ZDisket's comments

ZDisket · 2026-03-19T22:14:22 1773958462

Yes. Specifically, the pipeline is text -> phonemizer -> phonemized text -> TTS model -> audio You just have to modify the phonemizer's dictionary.

ZDisket · 2026-03-19T22:13:05 1773958385

No multilingual capabilities yet, although that is planned for next iteration.

ZDisket · 2026-03-09T04:47:41 1773031661

I'm working on a voice cloning version of my TTS model, a highly upgraded VITS:

https://x.com/ZDi____/status/2013655958027669958

Right now, I only have single speaker checkpoints (as per the old video). That will change soon.

warangal · 2026-03-09T09:29:43 1773048583

VITS is such a cool model (and paper), fast, minimal, trainable. Meta took it to extreme for about 1000 languges.
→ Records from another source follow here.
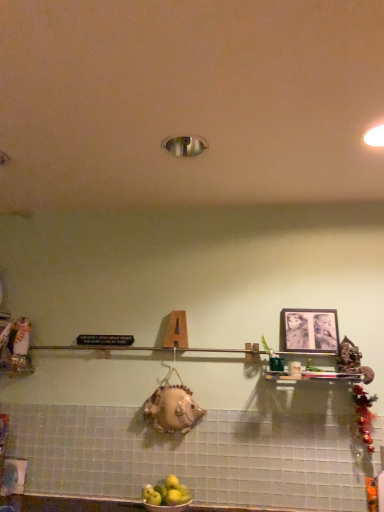 Question: From the image's perspective, relative to black matte picture frame at upper right, is yellow matte apples at lower center above or below?

Choices:
 (A) below
 (B) above

Answer: (A)

Question: Considering the positions of yellow matte apples at lower center and black matte picture frame at upper right in the image, is yellow matte apples at lower center wider or thinner than black matte picture frame at upper right?

Choices:
 (A) thin
 (B) wide

Answer: (B)

Question: In the image, is yellow matte apples at lower center on the left side or the right side of black matte picture frame at upper right?

Choices:
 (A) left
 (B) right

Answer: (A)

Question: Is black matte picture frame at upper right taller or shorter than yellow matte apples at lower center?

Choices:
 (A) tall
 (B) short

Answer: (A)

Question: Is point (307, 314) closer or farther from the camera than point (160, 484)?

Choices:
 (A) farther
 (B) closer

Answer: (A)

Question: Is black matte picture frame at upper right situated inside yellow matte apples at lower center or outside?

Choices:
 (A) inside
 (B) outside

Answer: (B)

Question: From a real-world perspective, is black matte picture frame at upper right above or below yellow matte apples at lower center?

Choices:
 (A) above
 (B) below

Answer: (A) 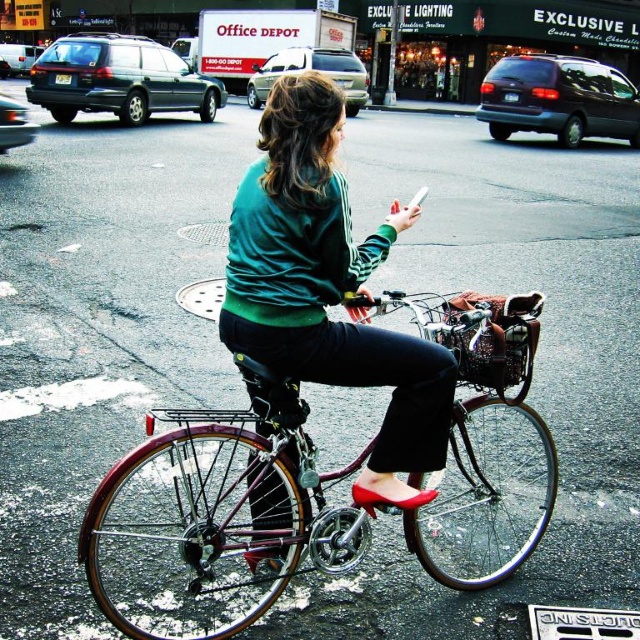 You are a photographer standing in front of the woman on the bicycle. You want to take a photo of both the green matte sweater at center and the white plastic smartphone at center. Which object should you focus on first to ensure both are in focus?

You should focus on the green matte sweater at center first because it is closer to the viewer than the white plastic smartphone at center, so adjusting focus from near to far will help both objects be in focus.

You are a delivery person who needs to attach a GPS tracker to the shiny metallic bicycle at center. The tracker requires being placed at least 30 inches away from any metallic objects to function properly. Is the metallic silver basket at center too close to the bicycle to place the tracker there?

The distance between the shiny metallic bicycle at center and the metallic silver basket at center is 28.99 inches, which is less than the required 30 inches. Therefore, placing the tracker there would interfere with its functionality. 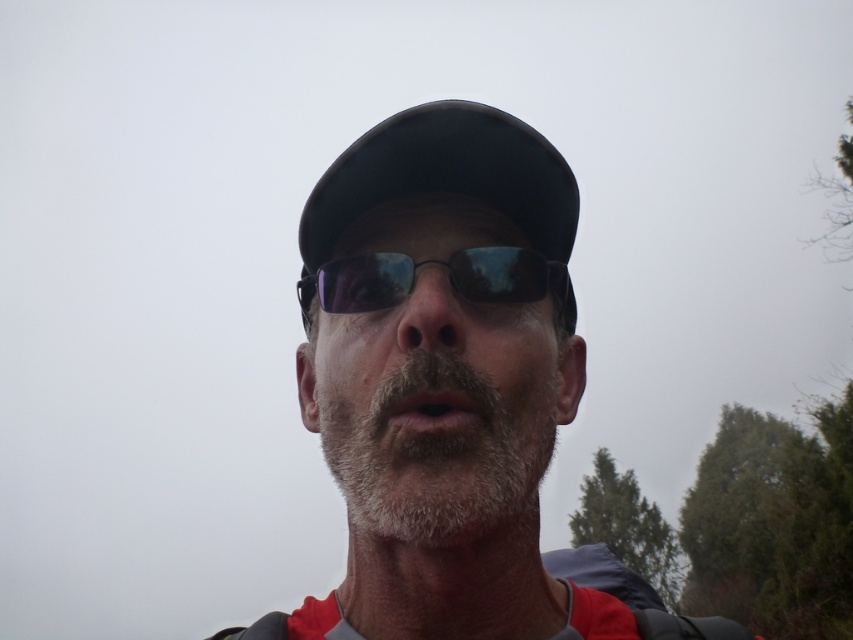 Is matte black cap at center closer to camera compared to graywoollybeard at center?

That is False.

Is point (508, 625) less distant than point (508, 452)?

No, (508, 625) is further to viewer.

Between point (454, 515) and point (506, 416), which one is positioned behind?

The point (506, 416) is more distant.

You are a GUI agent. You are given a task and a screenshot of the screen. Output one action in this format:
    pyautogui.click(x=<x>, y=<y>)
    Task: Click on the matte black cap at center
    
    Given the screenshot: What is the action you would take?
    pyautogui.click(x=450, y=388)

Can you confirm if matte black cap at center is taller than black reflective sunglasses at center?

Correct, matte black cap at center is much taller as black reflective sunglasses at center.

Does matte black cap at center have a lesser height compared to black reflective sunglasses at center?

Incorrect, matte black cap at center's height does not fall short of black reflective sunglasses at center's.

The height and width of the screenshot is (640, 853). Describe the element at coordinates (450, 388) in the screenshot. I see `matte black cap at center` at that location.

Image resolution: width=853 pixels, height=640 pixels. I want to click on matte black cap at center, so click(x=450, y=388).

Is black matte baseball hat at center shorter than black reflective sunglasses at center?

No.

Looking at this image, how far apart are black matte baseball hat at center and black reflective sunglasses at center?

The distance of black matte baseball hat at center from black reflective sunglasses at center is 2.29 inches.

At what (x,y) coordinates should I click in order to perform the action: click on black matte baseball hat at center. Please return your answer as a coordinate pair (x, y). This screenshot has width=853, height=640. Looking at the image, I should click on (445, 176). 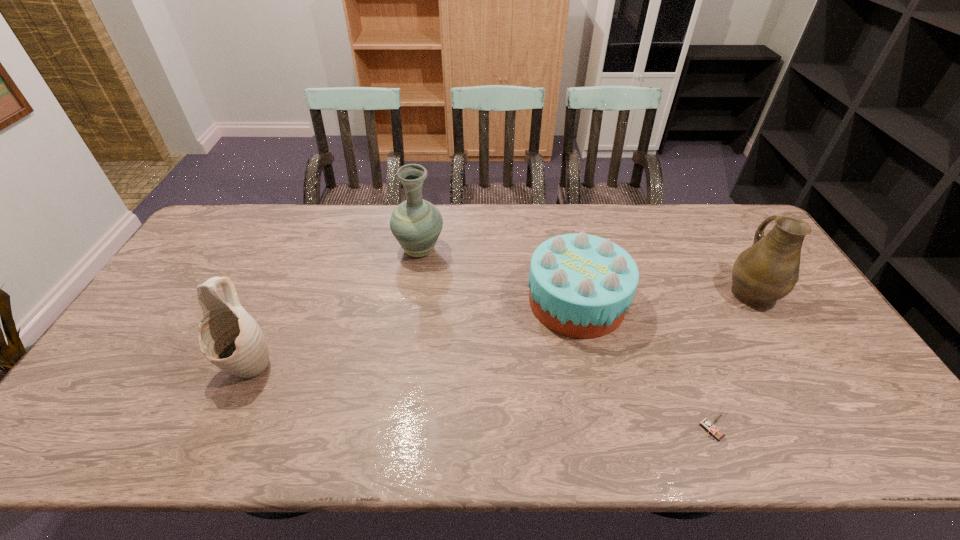 Locate which pitcher ranks third in proximity to the matchbox. Please provide its 2D coordinates. Your answer should be formatted as a tuple, i.e. [(x, y)], where the tuple contains the x and y coordinates of a point satisfying the conditions above.

[(231, 339)]

Where is `blank area in the image that satisfies the following two spatial constraints: 1. at the spout of the shortest object; 2. on the right side of the nearest pitcher`? The width and height of the screenshot is (960, 540). blank area in the image that satisfies the following two spatial constraints: 1. at the spout of the shortest object; 2. on the right side of the nearest pitcher is located at coordinates (221, 430).

The height and width of the screenshot is (540, 960). Find the location of `free space that satisfies the following two spatial constraints: 1. on the front side of the nearest object; 2. on the right side of the cake`. free space that satisfies the following two spatial constraints: 1. on the front side of the nearest object; 2. on the right side of the cake is located at coordinates click(x=604, y=430). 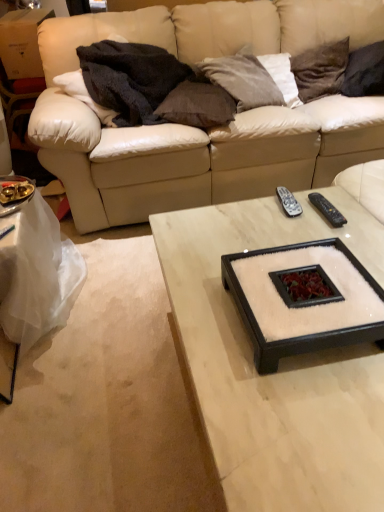 You are a GUI agent. You are given a task and a screenshot of the screen. Output one action in this format:
    pyautogui.click(x=<x>, y=<y>)
    Task: Click on the spots to the right of black plastic remote control at right, marked as the first remote control in a right-to-left arrangement
    
    Given the screenshot: What is the action you would take?
    pyautogui.click(x=352, y=214) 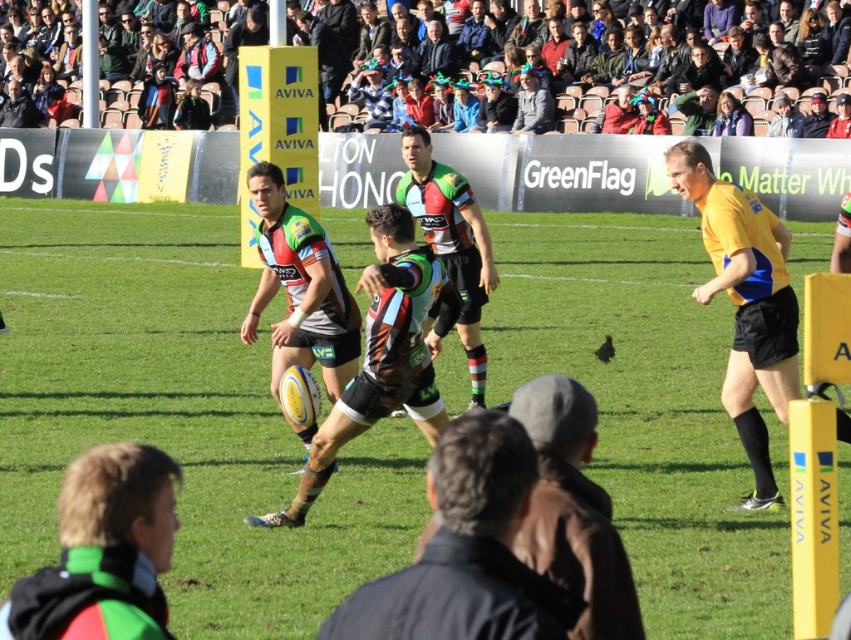 Question: Is yellow jersey at right wider than dark brown leather jacket at center?

Choices:
 (A) yes
 (B) no

Answer: (A)

Question: Which is nearer to the matte rugby ball at center?

Choices:
 (A) light gray sweater at upper center
 (B) black jersey at center

Answer: (B)

Question: Does yellow jersey at right appear over multicolored fabric crowd at upper center?

Choices:
 (A) no
 (B) yes

Answer: (A)

Question: Which of the following is the farthest from the observer?

Choices:
 (A) (467, 193)
 (B) (384, 408)
 (C) (184, 280)

Answer: (C)

Question: Which of the following is the closest to the observer?

Choices:
 (A) green fabric jacket at lower left
 (B) light gray sweater at upper center
 (C) dark brown leather jacket at center

Answer: (A)

Question: Is matte rugby ball at center above camouflage jersey at center?

Choices:
 (A) no
 (B) yes

Answer: (B)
It seems like you have been working on this application for sometime, i will go through your code , but could you provide some context about upgradations/changes you have made, or some post describing your efforts.

Cool nonetheless!

ZDisket · 2026-03-09T16:45:21 1773074721

I'll explain in detail once I've got the big release, but everything's been thoroughly modernized. Transformer, HiFi-GAN (now iSTFTNet w/Snake) vocoder, et al, plus a few additions.

dv35z · 2026-03-09T05:45:05 1773035105

Recommendations for local text-to-speech synth? Last year, played with Piper-TTS, Chatterbox, and some others. Ideally supporting English, Spanish, Chinese.

ZDisket · 2026-03-09T05:55:09 1773035709

Multilingual and local? Try out Supertonic 2.

ZDisket · 2026-03-08T01:31:45 1772933505

Upwork has candidates buy "connects" with real money that are spent when applying to jobs. Ultimately it seems some form of payment is a proven gate.